In addition, Wiggins “went to talk to all the hospital administration groups and gave presentations to them on the pros and cons of each one and where I thought we should go with it.”
Wiggins believes it helped having everyone involved and knowing why they chose a particular vendor. “That way everyone felt they were at least informed, if not included in the process, and that made acceptance much greater.”
As long as people are invited to participate, even if they choose not to, they can’t complain when the decision is made and they don’t like it, Wiggins says.

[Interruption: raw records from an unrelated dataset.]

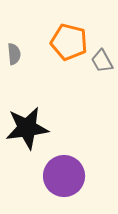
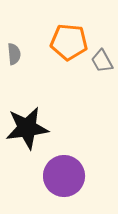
orange pentagon: rotated 9 degrees counterclockwise
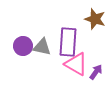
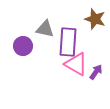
gray triangle: moved 3 px right, 18 px up
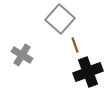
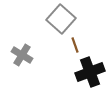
gray square: moved 1 px right
black cross: moved 2 px right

Another critical piece when transitioning PACS is disaster recovery, Jones says. “The idea is to have the data stored somewhere that is geographically one disaster away,” he says. “You want the new data and the old data stored somewhere so that if there is a huge power outage or earthquake or some other major event in one place, it won’t happen to the other.”
When changing PACS vendors, Jones says it is easy to overlook a disaster recovery plan, but it is definitely not something that can be ignored.
Behlen says that data migration should be an early consideration when choosing and installing new PACS systems. “When we started off in the business, it was more than half the time that [facilities] were already late in the project before migration was being addressed,” he says. Facilities that waited found it made the task more difficult.
Fortunately, he says, many have learned that installing and implementing new PACS will be easier if migration is addressed up front rather than as an afterthought.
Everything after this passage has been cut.